• WORK TO BE COMPLETED:
Transcribe exactly the line containing "Davies' newest work seems to me to presen" and each line after it, through the end of the entries, with nothing before or after.

** SUPPLIED RECORDS follows **

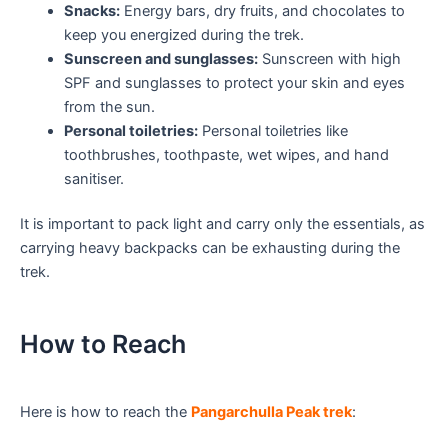
Snacks:
Energy bars, dry fruits, and chocolates to
keep you energized during the trek.
Sunscreen and sunglasses:
Sunscreen with high
SPF and sunglasses to protect your skin and eyes
from the sun.
Personal toiletries:
Personal toiletries like
toothbrushes, toothpaste, wet wipes, and hand
sanitiser.
It is important to pack light and carry only the essentials, as
carrying heavy backpacks can be exhausting during the
trek.
How to Reach
Here is how to reach the
Pangarchulla Peak trek
:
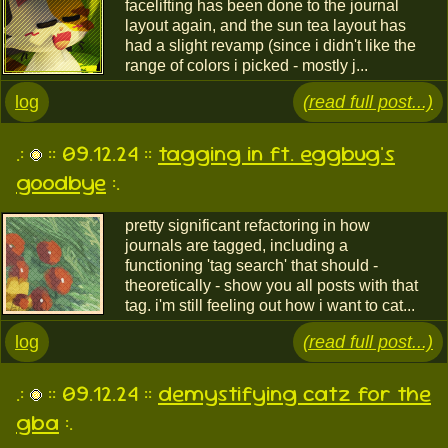
facelifting has been done to the journal
layout again, and the sun tea layout has
had a slight revamp (since i didn't like the
range of colors i picked - mostly j...
log
(read full post...)
.:
:: 09.12.24 ::
tagging in ft. eggbug's
goodbye
:.
pretty significant refactoring in how
journals are tagged, including a
functioning 'tag search' that should -
theoretically - show you all posts with that
tag. i'm still feeling out how i want to cat...
log
(read full post...)
.:
:: 09.12.24 ::
demystifying catz for the
gba
:.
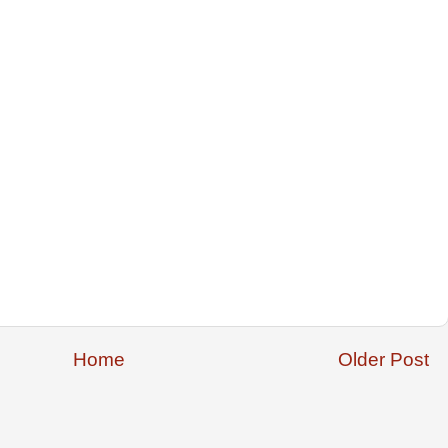
Home
Older Post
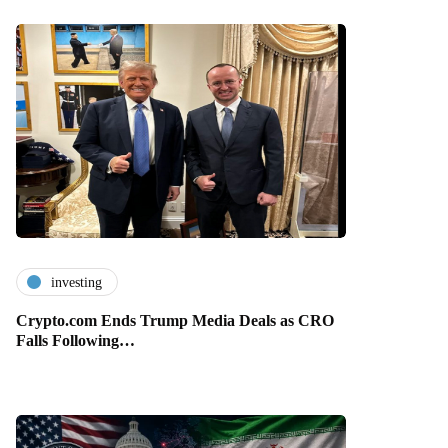
investing
Crypto.com Ends Trump Media Deals as CRO
Falls Following…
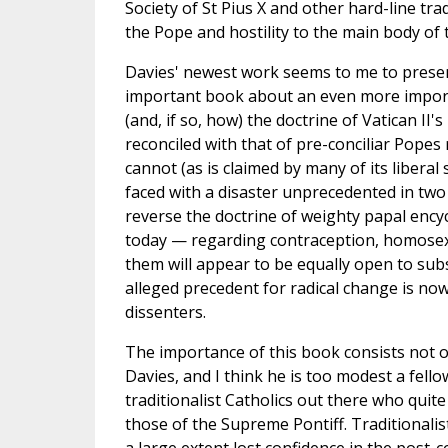
Society of St Pius X and other hard-line tra
the Pope and hostility to the main body of 
Davies' newest work seems to me to presen
important book about an even more importa
(and, if so, how) the doctrine of Vatican II'
reconciled with that of pre-conciliar Popes 
cannot (as is claimed by many of its liberal
faced with a disaster unprecedented in two
reverse the doctrine of weighty papal encyc
today — regarding contraception, homosexua
them will appear to be equally open to sub
alleged precedent for radical change is no
dissenters.
The importance of this book consists not onl
Davies, and I think he is too modest a fello
traditionalist Catholics out there who quit
those of the Supreme Pontiff. Traditionali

** End of SUPPLIED RECORDS **

• EXERCISE ANSWER:
Davies' newest work seems to me to presen
important book about an even more importa
(and, if so, how) the doctrine of Vatican II'
reconciled with that of pre-conciliar Popes 
cannot (as is claimed by many of its liberal
faced with a disaster unprecedented in two
reverse the doctrine of weighty papal encyc
today — regarding contraception, homosexua
them will appear to be equally open to sub
alleged precedent for radical change is no
dissenters.
The importance of this book consists not onl
Davies, and I think he is too modest a fello
traditionalist Catholics out there who quit
those of the Supreme Pontiff. Traditionali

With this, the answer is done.